**What the task asks:**
Every line of the records below that holds the word "input" should be copied out.

**Supplied material:**
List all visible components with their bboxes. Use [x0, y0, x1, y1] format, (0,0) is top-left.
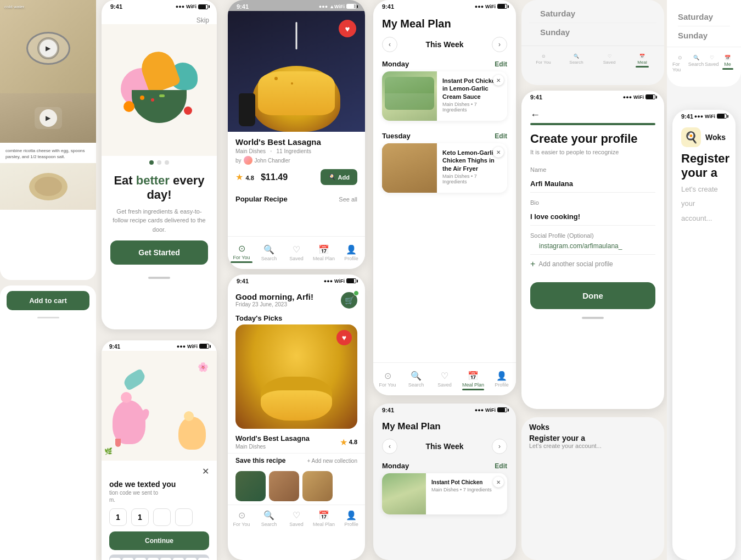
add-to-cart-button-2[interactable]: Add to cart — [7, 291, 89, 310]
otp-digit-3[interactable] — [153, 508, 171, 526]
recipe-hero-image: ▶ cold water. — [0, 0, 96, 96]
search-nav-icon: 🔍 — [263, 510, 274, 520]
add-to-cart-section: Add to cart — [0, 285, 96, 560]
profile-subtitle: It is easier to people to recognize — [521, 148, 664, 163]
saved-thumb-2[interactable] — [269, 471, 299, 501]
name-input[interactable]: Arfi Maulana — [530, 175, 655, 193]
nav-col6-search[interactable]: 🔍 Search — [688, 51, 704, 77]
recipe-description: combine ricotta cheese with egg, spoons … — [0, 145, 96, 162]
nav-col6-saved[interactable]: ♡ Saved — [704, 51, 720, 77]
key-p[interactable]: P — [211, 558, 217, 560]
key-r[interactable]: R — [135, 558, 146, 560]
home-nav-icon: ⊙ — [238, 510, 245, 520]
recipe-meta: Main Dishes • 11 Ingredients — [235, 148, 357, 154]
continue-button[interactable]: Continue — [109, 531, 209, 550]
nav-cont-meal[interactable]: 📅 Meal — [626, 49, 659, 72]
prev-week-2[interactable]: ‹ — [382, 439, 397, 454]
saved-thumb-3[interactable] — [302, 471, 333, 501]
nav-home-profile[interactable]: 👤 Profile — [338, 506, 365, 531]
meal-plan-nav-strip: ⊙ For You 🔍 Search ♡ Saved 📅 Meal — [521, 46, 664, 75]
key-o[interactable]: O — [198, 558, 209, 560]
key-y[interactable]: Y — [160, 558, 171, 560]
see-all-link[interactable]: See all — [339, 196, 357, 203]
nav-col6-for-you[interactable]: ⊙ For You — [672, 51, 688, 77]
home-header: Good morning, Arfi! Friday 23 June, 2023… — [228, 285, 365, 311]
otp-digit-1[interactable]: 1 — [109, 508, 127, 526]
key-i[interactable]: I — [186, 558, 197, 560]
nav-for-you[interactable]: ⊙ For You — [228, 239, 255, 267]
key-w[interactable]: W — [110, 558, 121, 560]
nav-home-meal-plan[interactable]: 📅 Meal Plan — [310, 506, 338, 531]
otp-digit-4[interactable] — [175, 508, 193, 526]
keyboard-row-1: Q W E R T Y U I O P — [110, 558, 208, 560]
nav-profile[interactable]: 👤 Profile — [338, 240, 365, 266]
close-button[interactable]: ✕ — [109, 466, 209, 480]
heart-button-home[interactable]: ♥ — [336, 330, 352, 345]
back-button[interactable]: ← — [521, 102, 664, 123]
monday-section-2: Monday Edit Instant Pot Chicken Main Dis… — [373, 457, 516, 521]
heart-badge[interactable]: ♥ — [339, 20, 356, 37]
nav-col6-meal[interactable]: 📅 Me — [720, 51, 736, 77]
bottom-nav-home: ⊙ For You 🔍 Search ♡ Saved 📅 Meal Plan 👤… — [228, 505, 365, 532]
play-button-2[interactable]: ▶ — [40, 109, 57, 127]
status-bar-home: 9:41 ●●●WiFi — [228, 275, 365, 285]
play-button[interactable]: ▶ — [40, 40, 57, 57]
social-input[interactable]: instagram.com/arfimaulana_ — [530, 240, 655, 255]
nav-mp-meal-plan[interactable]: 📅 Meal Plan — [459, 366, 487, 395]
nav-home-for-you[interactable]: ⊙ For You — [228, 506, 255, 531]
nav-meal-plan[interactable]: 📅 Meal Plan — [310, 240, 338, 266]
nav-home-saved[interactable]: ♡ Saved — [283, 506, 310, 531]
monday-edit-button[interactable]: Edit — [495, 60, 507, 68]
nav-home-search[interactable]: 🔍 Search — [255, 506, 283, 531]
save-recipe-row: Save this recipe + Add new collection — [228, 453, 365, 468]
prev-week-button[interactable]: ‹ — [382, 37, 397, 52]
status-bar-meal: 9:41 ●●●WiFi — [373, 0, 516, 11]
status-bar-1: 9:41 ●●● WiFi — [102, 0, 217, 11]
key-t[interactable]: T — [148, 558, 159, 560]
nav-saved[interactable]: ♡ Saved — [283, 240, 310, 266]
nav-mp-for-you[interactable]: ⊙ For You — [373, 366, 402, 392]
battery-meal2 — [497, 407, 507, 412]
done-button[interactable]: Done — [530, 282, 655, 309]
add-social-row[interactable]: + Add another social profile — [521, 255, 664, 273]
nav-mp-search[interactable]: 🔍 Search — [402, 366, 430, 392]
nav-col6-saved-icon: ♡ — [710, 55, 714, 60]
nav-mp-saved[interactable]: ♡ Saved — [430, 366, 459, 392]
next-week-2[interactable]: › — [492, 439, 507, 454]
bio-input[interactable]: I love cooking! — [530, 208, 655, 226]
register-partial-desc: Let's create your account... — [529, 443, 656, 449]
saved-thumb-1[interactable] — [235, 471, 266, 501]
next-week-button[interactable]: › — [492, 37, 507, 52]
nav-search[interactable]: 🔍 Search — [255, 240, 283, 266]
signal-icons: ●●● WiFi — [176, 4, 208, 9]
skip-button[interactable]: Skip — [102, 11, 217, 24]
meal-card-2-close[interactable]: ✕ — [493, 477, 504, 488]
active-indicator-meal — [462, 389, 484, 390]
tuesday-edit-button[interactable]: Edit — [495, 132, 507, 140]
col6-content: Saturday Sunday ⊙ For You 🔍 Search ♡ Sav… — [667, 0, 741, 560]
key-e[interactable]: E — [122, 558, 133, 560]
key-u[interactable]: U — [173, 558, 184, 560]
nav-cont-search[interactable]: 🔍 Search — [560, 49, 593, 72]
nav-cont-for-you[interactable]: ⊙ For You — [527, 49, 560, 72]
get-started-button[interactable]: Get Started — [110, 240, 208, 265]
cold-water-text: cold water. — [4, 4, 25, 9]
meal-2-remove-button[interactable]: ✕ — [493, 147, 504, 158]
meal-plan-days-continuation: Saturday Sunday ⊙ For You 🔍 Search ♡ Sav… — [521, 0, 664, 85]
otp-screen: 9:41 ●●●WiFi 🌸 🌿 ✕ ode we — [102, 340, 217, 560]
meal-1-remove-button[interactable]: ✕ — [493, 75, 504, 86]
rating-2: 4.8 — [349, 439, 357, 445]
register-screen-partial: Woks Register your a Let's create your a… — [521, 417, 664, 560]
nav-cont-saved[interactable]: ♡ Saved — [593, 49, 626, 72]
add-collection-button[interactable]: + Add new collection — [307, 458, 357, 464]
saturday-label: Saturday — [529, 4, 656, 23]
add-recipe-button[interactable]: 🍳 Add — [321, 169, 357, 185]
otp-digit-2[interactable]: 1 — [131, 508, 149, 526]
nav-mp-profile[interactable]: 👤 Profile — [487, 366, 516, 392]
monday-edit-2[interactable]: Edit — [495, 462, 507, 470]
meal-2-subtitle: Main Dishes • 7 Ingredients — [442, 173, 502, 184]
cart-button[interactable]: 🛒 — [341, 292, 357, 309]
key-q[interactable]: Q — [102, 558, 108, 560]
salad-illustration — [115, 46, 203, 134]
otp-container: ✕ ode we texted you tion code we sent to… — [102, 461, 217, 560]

**Answer below:**
name-input[interactable]: Arfi Maulana — [530, 175, 655, 193]
social-input[interactable]: instagram.com/arfimaulana_ — [530, 240, 655, 255]
bio-input[interactable]: I love cooking! — [530, 208, 655, 226]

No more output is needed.